Sentidos - uma leitura do mito de Adão.

O Homem é o único ser que tem consciência da sua existência, que sabe da morte, que justifica o injustificável, procurando sempre uma “zona de segurança” onde o mundo faça sentido. Por isso mesmo, ele é liberdade e não absoluto: joga com o tempo e com as possibilidades de realização na medida em que se distancia de si, consciente, tem na interrogação a sua verdadeira matriz: encontra-se situado entre a sua condição e o possível, entre a ignorância e o conhecimento. O mito de Adão traz, no sincretismo da sua linguagem, a realidade da inocência e do saber, de uma imortalidade “insana”, por um lado e simultaneamente a justificação da mortalidade.
Adão é o símbolo da humanidade, do Homem, considerados como origem do "mal". Antes de ceder à “tentação”, ou melhor, antes da própria tentação, era supostamente um ser inocente (não significa necessariamente bom). Tradicionalmente considera-se que no mito de Adão se justifica a origem do mal (com Adão como autor) no seio do bem (a criação de Deus), estando portanto com o homem a responsabilidade da cisão temporal que cria o antes e o depois: antes a inocência, depois o mal; antes a eternidade, depois a morte. Não se trata verdadeiramente de um tempo: este “acontecimento” é um instante de perda de inocência, um momento que marca o sem regresso que ou viola as leis do tempo circular mítico (pouco provável) ou define o homem como um ser "bom e mau" o que na estrutura antropológica levanta alguns problemas: o bem surge no absoluto; o mal, na liberdade enquanto fatalidade - "estou condenado a ser livre", Sartre, (1943). Como mito, reúne em si toda a humanidade, Adão será o paradigma.
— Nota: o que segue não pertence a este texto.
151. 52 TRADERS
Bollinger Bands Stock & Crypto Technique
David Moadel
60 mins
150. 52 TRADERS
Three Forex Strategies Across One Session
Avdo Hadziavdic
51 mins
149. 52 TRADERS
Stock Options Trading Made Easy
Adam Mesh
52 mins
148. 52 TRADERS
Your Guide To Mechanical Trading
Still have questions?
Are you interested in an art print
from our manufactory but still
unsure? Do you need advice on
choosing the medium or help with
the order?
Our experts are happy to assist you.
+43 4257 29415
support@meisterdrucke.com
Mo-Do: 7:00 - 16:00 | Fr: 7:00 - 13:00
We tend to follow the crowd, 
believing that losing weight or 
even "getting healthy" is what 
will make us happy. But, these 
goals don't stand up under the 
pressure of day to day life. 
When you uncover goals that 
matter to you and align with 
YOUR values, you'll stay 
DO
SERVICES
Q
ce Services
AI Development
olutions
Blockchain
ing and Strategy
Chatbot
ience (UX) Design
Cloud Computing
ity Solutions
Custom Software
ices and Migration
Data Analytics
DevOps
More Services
Só que a história assim não está bem contada nem completa… faltam elementos-chave: Eva e a serpente. Eva sugere a tentação e o momento da cedência. Quanto à serpente, em várias representações do tempo cíclico (eterno-retorno) surge mordendo a própria cauda… um tempo antes do tempo, atrás do tempo: se assim for então não é Eva a origem do mal: Eva e Adão encontram o mal: como podemos entender então que o mal tenha surgido no mundo? Que, por um lado, o Homem seja o seu autor e que, por outro, haja uma exterioridade simbolizada na serpente? Como entender a proibição que Deus faz a Adão e a Eva se estes eram inocentes? Será o saber o fruto da árvore da vida? Talvez a solução possa passar pelo tempo: como "ser criado" está vedada ao homem a eternidade mas não a tendência e o desejo para a infinitude. Assim Adão e Eva como que se tornam responsáveis por um mal que lhes é anterior e, de início, estranho: assumem o mal como seu num acto de livre arbítrio.
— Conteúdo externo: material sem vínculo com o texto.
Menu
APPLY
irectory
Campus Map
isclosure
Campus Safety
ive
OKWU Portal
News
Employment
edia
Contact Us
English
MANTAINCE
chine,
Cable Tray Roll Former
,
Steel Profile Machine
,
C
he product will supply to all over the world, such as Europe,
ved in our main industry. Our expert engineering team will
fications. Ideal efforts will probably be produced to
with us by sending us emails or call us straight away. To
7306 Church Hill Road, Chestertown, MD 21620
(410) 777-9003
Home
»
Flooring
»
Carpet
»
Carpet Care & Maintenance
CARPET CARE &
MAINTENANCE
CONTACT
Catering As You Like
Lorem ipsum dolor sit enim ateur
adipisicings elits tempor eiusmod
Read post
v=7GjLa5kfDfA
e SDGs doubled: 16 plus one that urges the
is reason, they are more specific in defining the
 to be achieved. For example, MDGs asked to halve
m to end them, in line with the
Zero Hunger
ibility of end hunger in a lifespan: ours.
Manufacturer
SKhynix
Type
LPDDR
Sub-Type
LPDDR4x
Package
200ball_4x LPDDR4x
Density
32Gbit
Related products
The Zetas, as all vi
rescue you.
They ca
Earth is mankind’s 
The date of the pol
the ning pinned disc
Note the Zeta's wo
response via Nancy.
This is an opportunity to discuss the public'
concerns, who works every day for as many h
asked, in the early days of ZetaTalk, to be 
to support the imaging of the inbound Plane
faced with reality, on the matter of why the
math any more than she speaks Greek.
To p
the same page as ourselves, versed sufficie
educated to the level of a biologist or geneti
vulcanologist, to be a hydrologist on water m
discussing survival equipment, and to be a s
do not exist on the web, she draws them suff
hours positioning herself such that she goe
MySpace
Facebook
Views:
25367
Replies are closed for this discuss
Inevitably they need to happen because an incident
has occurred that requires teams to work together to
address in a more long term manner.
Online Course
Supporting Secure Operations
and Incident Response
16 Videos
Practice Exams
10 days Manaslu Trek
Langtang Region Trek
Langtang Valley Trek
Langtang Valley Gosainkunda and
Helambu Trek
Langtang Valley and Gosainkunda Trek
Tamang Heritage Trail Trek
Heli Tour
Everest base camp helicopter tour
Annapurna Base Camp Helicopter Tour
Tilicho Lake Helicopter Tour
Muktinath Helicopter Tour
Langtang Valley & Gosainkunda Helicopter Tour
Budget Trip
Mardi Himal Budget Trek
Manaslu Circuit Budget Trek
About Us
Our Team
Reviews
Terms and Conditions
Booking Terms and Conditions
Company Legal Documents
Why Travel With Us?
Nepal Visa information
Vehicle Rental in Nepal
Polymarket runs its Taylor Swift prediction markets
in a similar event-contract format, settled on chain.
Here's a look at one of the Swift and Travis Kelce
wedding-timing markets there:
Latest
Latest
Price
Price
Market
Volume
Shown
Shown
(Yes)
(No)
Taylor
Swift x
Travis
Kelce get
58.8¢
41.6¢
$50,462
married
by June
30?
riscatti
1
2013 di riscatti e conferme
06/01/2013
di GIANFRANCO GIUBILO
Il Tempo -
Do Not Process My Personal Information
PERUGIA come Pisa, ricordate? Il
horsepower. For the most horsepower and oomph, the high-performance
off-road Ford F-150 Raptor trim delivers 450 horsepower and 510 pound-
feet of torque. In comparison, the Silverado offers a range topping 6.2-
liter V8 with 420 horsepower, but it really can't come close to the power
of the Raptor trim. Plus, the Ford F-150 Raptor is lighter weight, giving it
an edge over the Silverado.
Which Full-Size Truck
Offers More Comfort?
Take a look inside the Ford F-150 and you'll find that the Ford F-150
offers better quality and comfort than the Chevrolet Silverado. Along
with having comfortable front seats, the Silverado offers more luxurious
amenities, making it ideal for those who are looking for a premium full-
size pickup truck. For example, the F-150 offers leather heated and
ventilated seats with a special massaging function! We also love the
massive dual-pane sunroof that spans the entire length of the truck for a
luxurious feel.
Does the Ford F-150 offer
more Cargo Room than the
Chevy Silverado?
Há o desejo humano de ser igual a "Deus", recusamos ser criaturas. Ao transgredir a “lei”, o homem quebra a ordem cósmica, o mundo natural e inocente e o mal encontra terreno fértil: expande-se no mundo. O percurso humano já não conduz à vida eterna mas à morte. Acabou o tempo da ignorância, começa o tempo das possibilidades, o tempo do conhecimento enquanto revelação.
F.Lopes
P.S. Este texto surge a partir da leitura de vários artigos, com destaque para "O DISCURSO POÉTICO - METÁFORA E INTERTEXTUALIDADE" de Ivone da Silva Rebello e "CRISTIANISMO E IDENTIDADE PESSOAL" do Professor Doutor Manuel Sumares.